> _Goal of the exercise_:
Without the pictures, give every record again exactly.

> _Given information_:
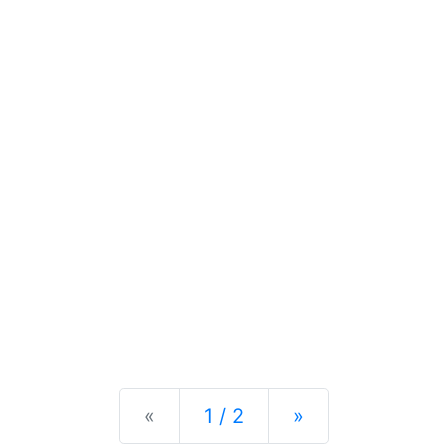
Previous
Next
«
1 / 2
»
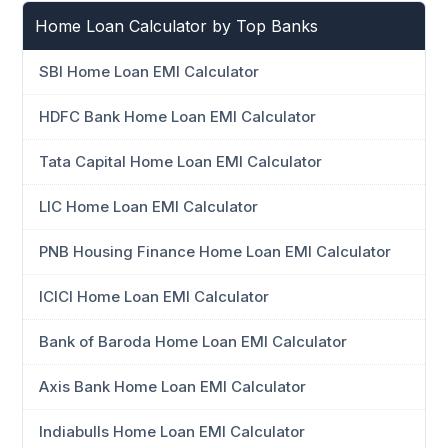
Home Loan Calculator by Top Banks
SBI Home Loan EMI Calculator
HDFC Bank Home Loan EMI Calculator
Tata Capital Home Loan EMI Calculator
LIC Home Loan EMI Calculator
PNB Housing Finance Home Loan EMI Calculator
ICICI Home Loan EMI Calculator
Bank of Baroda Home Loan EMI Calculator
Axis Bank Home Loan EMI Calculator
Indiabulls Home Loan EMI Calculator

> _Answer to this problem_:
Previous
Next
«
1 / 2
»
Home Loan Calculator by Top Banks
SBI Home Loan EMI Calculator
HDFC Bank Home Loan EMI Calculator
Tata Capital Home Loan EMI Calculator
LIC Home Loan EMI Calculator
PNB Housing Finance Home Loan EMI Calculator
ICICI Home Loan EMI Calculator
Bank of Baroda Home Loan EMI Calculator
Axis Bank Home Loan EMI Calculator
Indiabulls Home Loan EMI Calculator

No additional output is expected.